Hacker News new | ask | show | jobs
by franze 4976 days ago
an old meme, and my usual recommendation: just test it: create a page that i not linked from anywhere. visit it with the browsers mentioned above. watch the logfiles. wait for it. nope, no googlebot request. it is unbelievable easy to test, i have done so on various occasions in the past, so there is no need for you to spread a "several people have reported" rumor. just ... test ... it.

as for the old stories, that google does this kind of thing: people, especially SEOs or people who think they know SEO, always blame google. oh, my beta.site has been indexed, it must be because of ... google is evil.

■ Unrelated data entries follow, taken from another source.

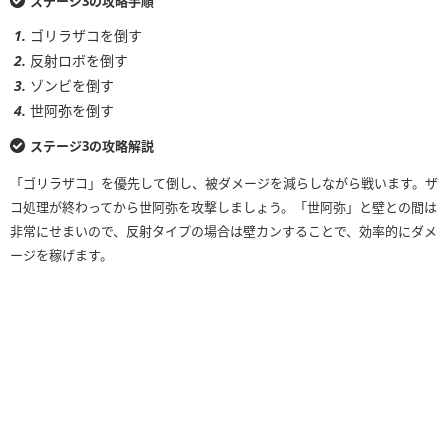
ステージ3の攻略手順
ゴリラザコを倒す
反射ロボを倒す
ゾンビを倒す
世阿弥を倒す
ステージ3の攻略解説
「ゴリラザコ」を優先して倒し、被ダメージを減らしながら戦います。ザ
コ処理が終わってから世阿弥を攻撃しましょう。「世阿弥」と壁との間は
非常にせまいので、反射タイプの場合は壁カンすることで、効率的にダメ
ージを稼げます。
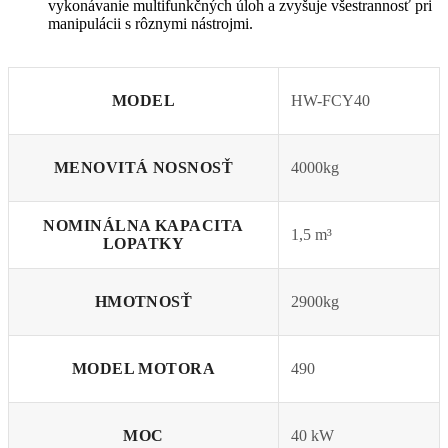
vykonávanie multifunkčných úloh a zvyšuje všestrannosť pri
manipulácii s rôznymi nástrojmi.
MODEL
HW-FCY40
MENOVITÁ NOSNOSŤ
4000kg
NOMINÁLNA KAPACITA
1,5 m³
LOPATKY
HMOTNOSŤ
2900kg
MODEL MOTORA
490
MOC
40 kW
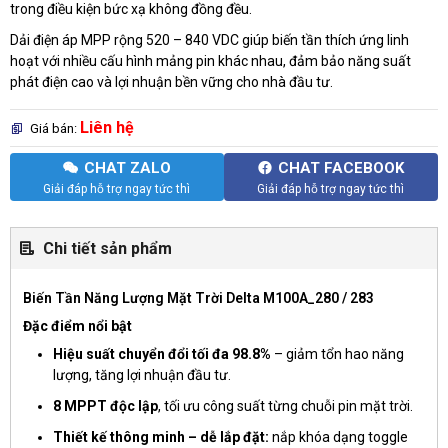
trong điều kiện bức xạ không đồng đều.
Dải điện áp MPP rộng 520 – 840 VDC giúp biến tần thích ứng linh
hoạt với nhiều cấu hình mảng pin khác nhau, đảm bảo năng suất
phát điện cao và lợi nhuận bền vững cho nhà đầu tư.
Liên hệ
Giá bán:
CHAT ZALO
CHAT FACEBOOK
Giải đáp hỗ trợ ngay tức thì
Giải đáp hỗ trợ ngay tức thì
Chi tiết sản phẩm
Biến Tần Năng Lượng Mặt Trời
Delta M100A_280 / 283
Đặc điểm nổi bật
Hiệu suất chuyển đổi tối đa 98.8%
– giảm tổn hao năng
lượng, tăng lợi nhuận đầu tư.
8 MPPT độc lập
, tối ưu công suất từng chuỗi pin mặt trời.
Thiết kế thông minh – dễ lắp đặt:
nắp khóa dạng toggle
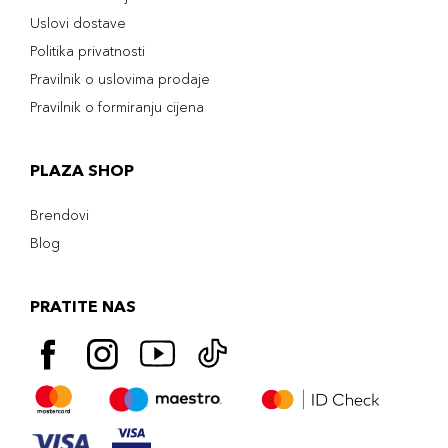
Uslovi dostave
Politika privatnosti
Pravilnik o uslovima prodaje
Pravilnik o formiranju cijena
PLAZA SHOP
Brendovi
Blog
PRATITE NAS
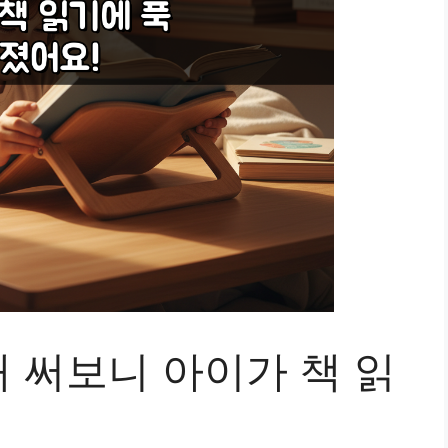
 써보니 아이가 책 읽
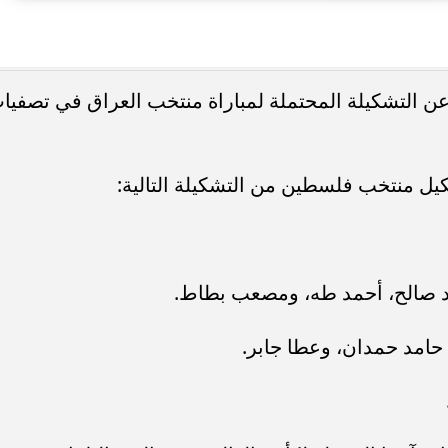
. فريق “حلم” يفوز بكأس
أوبو تطلق سلسلة رينو 16 في
العربية السعودية بتصميم لافت وقدرات
عن التشكيلة المحتملة لمباراة منتخب العراق في تصفيا
كيل منتخب فلسطين من التشكيلة التالية:
حمد صالح، أحمد طه، ومصعب بطاط.
حامد حمدان، وعطا جابر.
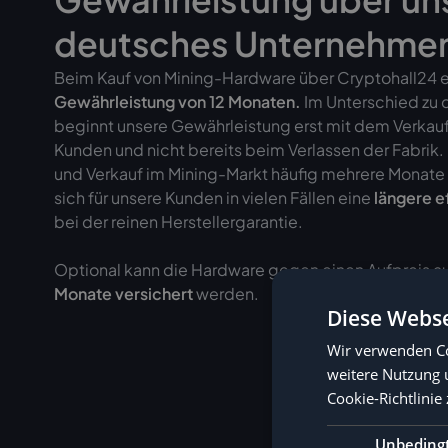
deutsches Unternehme
Beim Kauf von Mining-Hardware über Cryptohall24 er
Gewährleistung von
12 Monaten.
Im Unterschied zu 
beginnt unsere Gewährleistung erst mit dem Verkau
Kunden und nicht bereits beim Verlassen der Fabrik
und Verkauf im Mining-Markt häufig mehrere Monate 
sich für unsere Kunden in vielen Fällen eine
längere e
bei der reinen Herstellergarantie.
Optional kann die Hardware gegen einen Aufpreis au
Monate versichert
werden.
Diese Webse
Wir verwenden Co
weitere Nutzung 
Cookie-Richtlinie 
Unbeding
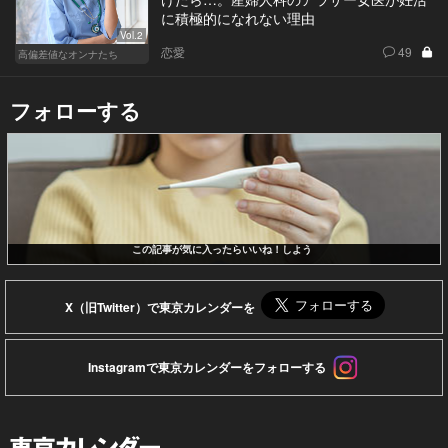
に積極的になれない理由
Vol.2
恋愛
49
高偏差値なオンナたち
フォローする
この記事が気に入ったらいいね！しよう
X（旧Twitter）で東京カレンダーを
Instagramで東京カレンダーをフォローする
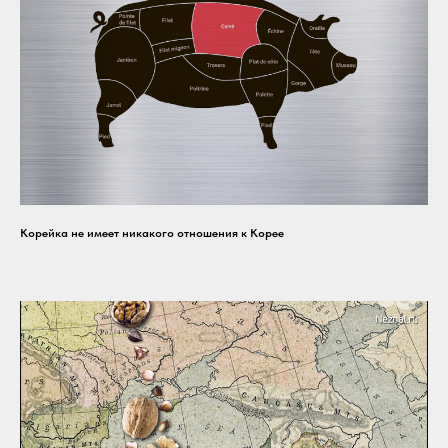
Корейка не имеет никакого отношения к Корее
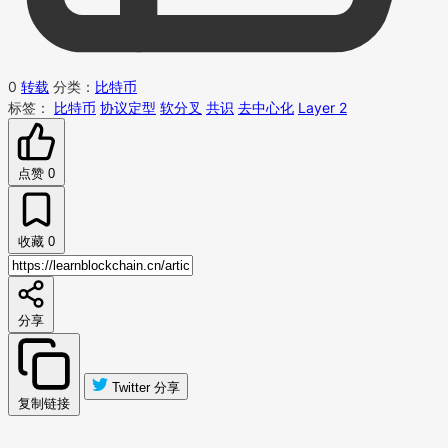
0
转载
分类：
比特币
标签：
比特币
协议定型
软分叉
共识
去中心化
Layer 2
点赞
0
收藏
0
分享
Twitter 分享
复制链接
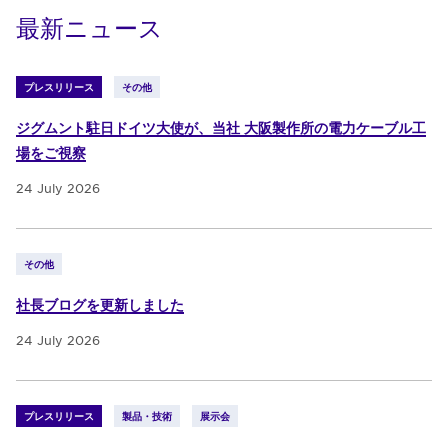
最新ニュース
プレスリリース
その他
ジグムント駐日ドイツ大使が、当社 大阪製作所の電力ケーブル工
場をご視察
24 July 2026
その他
社長ブログを更新しました
24 July 2026
プレスリリース
製品・技術
展示会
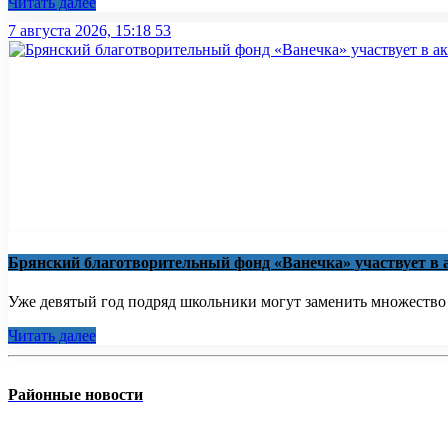
Читать далее
7 августа 2026, 15:18
53
Брянский благотворительный фонд «Ванечка» участвует в 
Уже девятый год подряд школьники могут заменить множество бу
Читать далее
Районные новости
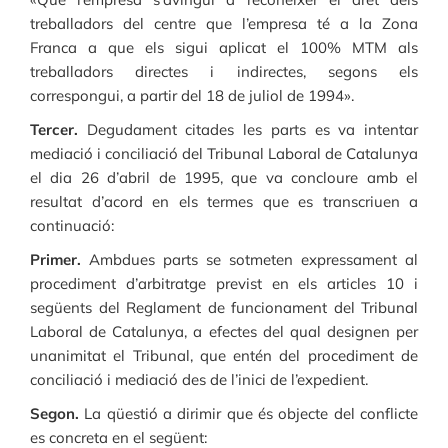
treballadors del centre que l’empresa té a la Zona
Franca a que els sigui aplicat el 100% MTM als
treballadors directes i indirectes, segons els
correspongui, a partir del 18 de juliol de 1994».
Tercer.
Degudament citades les parts es va intentar
mediació i conciliació del Tribunal Laboral de Catalunya
el dia 26 d’abril de 1995, que va concloure amb el
resultat d’acord en els termes que es transcriuen a
continuació:
Primer.
Ambdues parts se sotmeten expressament al
procediment d’arbitratge previst en els articles 10 i
següents del Reglament de funcionament del Tribunal
Laboral de Catalunya, a efectes del qual designen per
unanimitat el Tribunal, que entén del procediment de
conciliació i mediació des de l’inici de l’expedient.
Segon.
La qüestió a dirimir que és objecte del conflicte
es concreta en el següent:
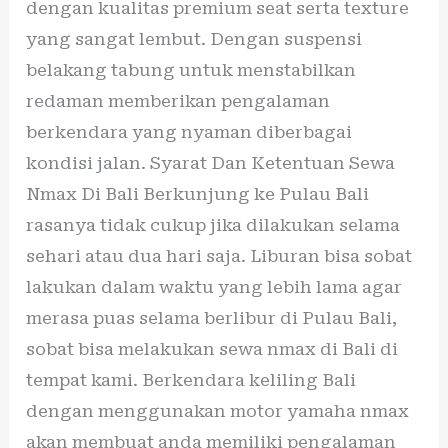
dengan kualitas premium seat serta texture
yang sangat lembut. Dengan suspensi
belakang tabung untuk menstabilkan
redaman memberikan pengalaman
berkendara yang nyaman diberbagai
kondisi jalan. Syarat Dan Ketentuan Sewa
Nmax Di Bali Berkunjung ke Pulau Bali
rasanya tidak cukup jika dilakukan selama
sehari atau dua hari saja. Liburan bisa sobat
lakukan dalam waktu yang lebih lama agar
merasa puas selama berlibur di Pulau Bali,
sobat bisa melakukan sewa nmax di Bali di
tempat kami. Berkendara keliling Bali
dengan menggunakan motor yamaha nmax
akan membuat anda memiliki pengalaman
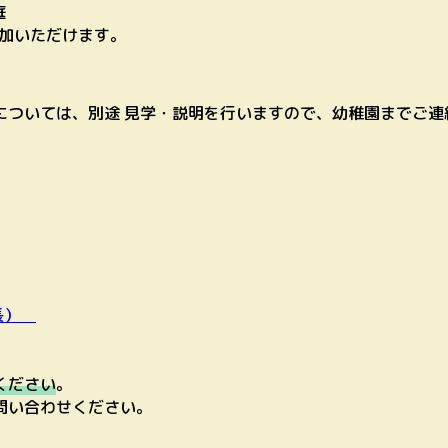
庭
参加いただけます。
については、別途 見学・説明を行いますので、幼稚園までご連
年長）
ください
。
問い合わせください。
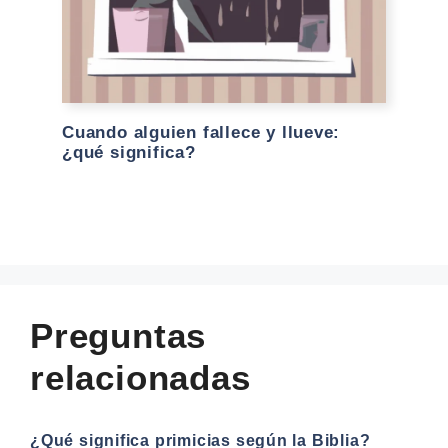
Cuando alguien fallece y llueve:
¿qué significa?
Preguntas
relacionadas
¿Qué significa primicias según la Biblia?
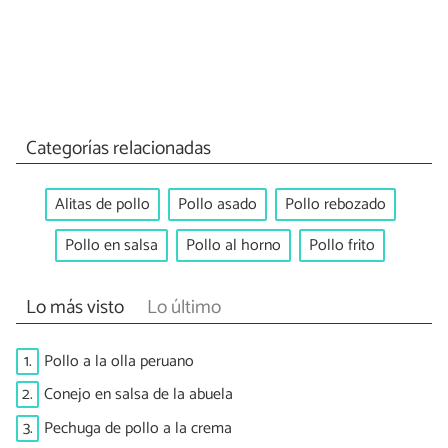
Categorías relacionadas
Alitas de pollo
Pollo asado
Pollo rebozado
Pollo en salsa
Pollo al horno
Pollo frito
Lo más visto
Lo último
1.
Pollo a la olla peruano
2.
Conejo en salsa de la abuela
3.
Pechuga de pollo a la crema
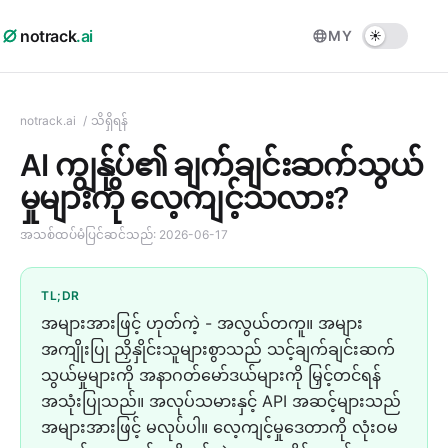
notrack
.ai
MY
notrack.ai
/
သိရှိရန်
AI ကျွန်ုပ်၏ ချက်ချင်းဆက်သွယ်
မှုများကို လေ့ကျင့်သလား?
အသစ်ထပ်မံပြင်ဆင်သည်:
2026-06-17
TL;DR
အများအားဖြင့် ဟုတ်ကဲ့ - အလွယ်တကူ။ အများ
အကျိုးပြု ညှိနှိုင်းသူများစွာသည် သင့်ချက်ချင်းဆက်
သွယ်မှုများကို အနာဂတ်မော်ဒယ်များကို မြှင့်တင်ရန်
အသုံးပြုသည်။ အလုပ်သမားနှင့် API အဆင့်များသည်
အများအားဖြင့် မလုပ်ပါ။ လေ့ကျင့်မှုဒေတာကို လုံးဝမ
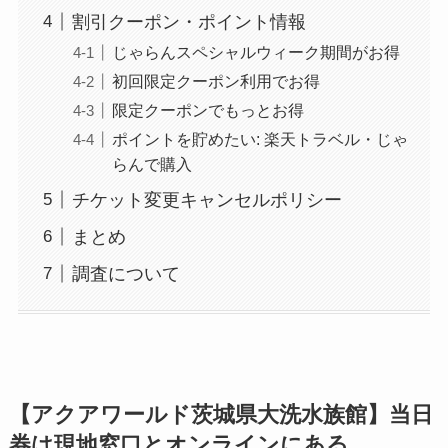
割引クーポン・ポイント情報
じゃらんスペシャルウィーク期間がお得
初回限定クーポン利用でお得
限定クーポンでもっとお得
ポイントを貯めたい: 楽天トラベル・じゃ
らんで購入
チケット変更キャンセルポリシー
まとめ
調査について
【アクアワールド茨城県大洗水族館】当日
券は現地窓口とオンラインにある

most of the times i have seen cases where googlebot found a not published yet site it was because of (just some examples, not a complete list) i.e.:

* turned on error reporting (most of the PHP sites) * the URLs were already used in some javascript * server side analytics software, open to the public * apaches shows file/order structure * indexable logfiles * people linked to the site * somebody tweeted about it * site was covered on techcrunch (yes, really) * all visited URLs in the network were tracked by a firewall, the firewall published a log on an internal server, the internal server was reachable from the outside * internal wiki is indexable * intranet is indexable * concept paper is indexable

testing your hypothesis "chrome/google toolbar/... push URLs into the googlebot discovery queue, which leads to googlebot visits" is easily testable. no need to spread rumors. setup for testing this: make an html-page (30 seconds max, basically ssh to your server, create a file, write some html), tail & grep logfiles (30 sec max), wait (forever)

2 comments

It is a myth that is hard to get rid of. No one wants to admit they tweeted out a link to the dev website.

Though I recently found this on the Google+ FAQ: http://support.google.com/webmasters/bin/answer.py?hl=en&...

  When you add the +1 button to a page, Google assumes that
  you want that page to be publicly available and visible in
  Google Search results. As a result, we may fetch and show
  that page even if it is disallowed in robots.txt.
I can understand adding a +1 button to a dev site, and then not understanding why it shows up in the index.
Don't forget people who may have * installed UserScripts / GreaseMonkey scripts * Browser plugins other than Google Toolbar which may send stuff to the big G * (Self-)modded browsers which send out stuff to wherever...the list goes on and on indeed.

Best thing to do to keep a site secret: * Don't host it on the internet (d'uh) * Hide behind a portal page and have that and your server weed out misconfigured / hijacked browsers before any can proceed to your real secret site (also see web cloaking).